Interchanging GH13 reaction specificities

Interchangeable reaction specificities of various GH13 members, as shown by mutagenesis studies, also suggest that CGTases evolved from “intermediate multi-specific” enzymes similar to that of neopullulanase or maltogenic amylase. These enzymes produce similar amounts of hydrolase and transglycosylase end products from activity on starch and maltodextrin (Kim et al. 1999; Takata et al. 1992). As mentioned, only three mutations were required to convert Tabium CGTase into an α-amylase like starch hydrolase, with virtually no cyclodextrin forming ability (Kelly et al. 2007). The hydrolytic activities of BC251 CGTase (mutant A230V) and alkalophilic Bacillus sp. I-5 CGTase (mutant M234T/F259I) were also strongly enhanced by mutations at the acceptor subsites, though these two variants retained significant cyclization activity (Leemhuis et al. 2003d; Shim et al. 2004). Deletion of a five amino acid residue loop along with creation of a double mutation, F188L/T189Y, in Novamyl, introduced β-cyclization activity into the maltogenic α-amylase enzyme (Beier et al. 2000).
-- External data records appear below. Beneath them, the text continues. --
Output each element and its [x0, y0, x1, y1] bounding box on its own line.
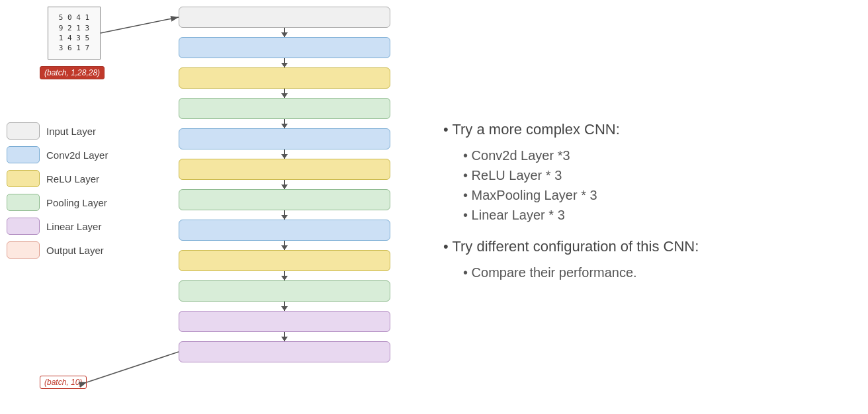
legend-box-pooling — [7, 194, 40, 211]
legend-item-input: Input Layer — [7, 122, 108, 140]
layer-5-relu — [179, 159, 390, 180]
arrow-7 — [284, 241, 285, 250]
legend-label-conv2d: Conv2d Layer — [46, 149, 108, 161]
layer-7-conv2d — [179, 220, 390, 241]
arrow-5 — [284, 180, 285, 189]
arrow-0 — [284, 28, 285, 37]
legend-label-pooling: Pooling Layer — [46, 197, 107, 208]
bullet-section: Try different configuration of this CNN:… — [443, 237, 848, 282]
sub-bullet: Conv2d Layer *3 — [463, 145, 848, 165]
sub-bullet: Compare their performance. — [463, 263, 848, 282]
bullet-section: Try a more complex CNN:Conv2d Layer *3Re… — [443, 120, 848, 225]
layer-8-relu — [179, 250, 390, 271]
legend-label-output: Output Layer — [46, 245, 104, 256]
batch-label-bottom: (batch, 10) — [40, 376, 87, 389]
sub-bullet: ReLU Layer * 3 — [463, 165, 848, 185]
left-panel: 5 0 4 1 9 2 1 3 1 4 3 5 3 6 1 7 (batch, … — [0, 0, 423, 414]
arrow-8 — [284, 271, 285, 280]
layer-3-pooling — [179, 98, 390, 119]
legend-label-linear: Linear Layer — [46, 221, 101, 232]
layer-2-relu — [179, 67, 390, 89]
input-image-text: 5 0 4 1 9 2 1 3 1 4 3 5 3 6 1 7 — [59, 13, 89, 54]
main-bullet: Try different configuration of this CNN: — [443, 237, 848, 257]
sub-bullets: Conv2d Layer *3ReLU Layer * 3MaxPooling … — [463, 145, 848, 225]
legend-item-linear: Linear Layer — [7, 218, 108, 235]
network-diagram — [179, 7, 390, 362]
legend-item-conv2d: Conv2d Layer — [7, 146, 108, 163]
legend-item-output: Output Layer — [7, 241, 108, 259]
legend-box-conv2d — [7, 146, 40, 163]
right-panel: Try a more complex CNN:Conv2d Layer *3Re… — [423, 0, 868, 414]
arrow-6 — [284, 210, 285, 220]
arrow-1 — [284, 58, 285, 67]
legend-label-relu: ReLU Layer — [46, 173, 99, 185]
legend-box-relu — [7, 170, 40, 187]
legend-label-input: Input Layer — [46, 126, 96, 137]
arrow-3 — [284, 119, 285, 128]
main-bullet: Try a more complex CNN: — [443, 120, 848, 140]
legend-box-linear — [7, 218, 40, 235]
svg-line-0 — [101, 17, 179, 33]
layer-11-linear — [179, 341, 390, 362]
sub-bullets: Compare their performance. — [463, 263, 848, 282]
batch-label-top: (batch, 1,28,28) — [40, 66, 105, 79]
legend-item-relu: ReLU Layer — [7, 170, 108, 187]
legend-box-output — [7, 241, 40, 259]
arrow-2 — [284, 89, 285, 98]
layer-1-conv2d — [179, 37, 390, 58]
layer-0-input — [179, 7, 390, 28]
layer-6-pooling — [179, 189, 390, 210]
svg-line-1 — [87, 352, 179, 382]
layer-10-linear — [179, 311, 390, 332]
sub-bullet: Linear Layer * 3 — [463, 205, 848, 225]
input-image: 5 0 4 1 9 2 1 3 1 4 3 5 3 6 1 7 — [48, 7, 101, 60]
legend-box-input — [7, 122, 40, 140]
layer-9-pooling — [179, 280, 390, 302]
arrow-4 — [284, 149, 285, 159]
sub-bullet: MaxPooling Layer * 3 — [463, 185, 848, 205]
layer-4-conv2d — [179, 128, 390, 149]
arrow-9 — [284, 302, 285, 311]
legend-item-pooling: Pooling Layer — [7, 194, 108, 211]
arrow-10 — [284, 332, 285, 341]
legend: Input Layer Conv2d Layer ReLU Layer Pool… — [7, 122, 108, 259]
The opposite experiment, involving insertion of the five amino acid loop into Tabium CGTase, converted this enzyme into a starch hydrolase with a strong increase in exo-specificity, similar to Novamyl (Leemhuis et al. 2003a). The reaction specificities of acarviosyl transferase (ATase) and Tabium CGTase were interchanged upon substitution of a single residue at the −1 subsite (Leemhuis et al. 2004b). ATase acquired cyclodextrin forming activity on starch upon introduction of the G140H mutation, while deletion of the histidine 140 side chain in Tabium CGTase enabled the enzyme to transfer the acarviosyl moiety of acarbose to acceptor sugars (Leemhuis et al. 2004b).

To conclude, we have highlighted the considerable evolutionary diversification amongst CGTases regarding both cyclodextrin product specificity and thermostability properties. Sequence alignments and product profile analysis of CGTases reveal that substitution of residues and gain and loss of amino acid residues at the donor subsites −3/−7 are largely responsible for the diversity in product specificitity. Changes at the subsites −1/+1/+2, in contrast, are essential for interchanging reaction specificities with other types of GH13 familiy enzyme. These results provide a valuable insight for future engineering efforts to enhance the product specificity of CGTases.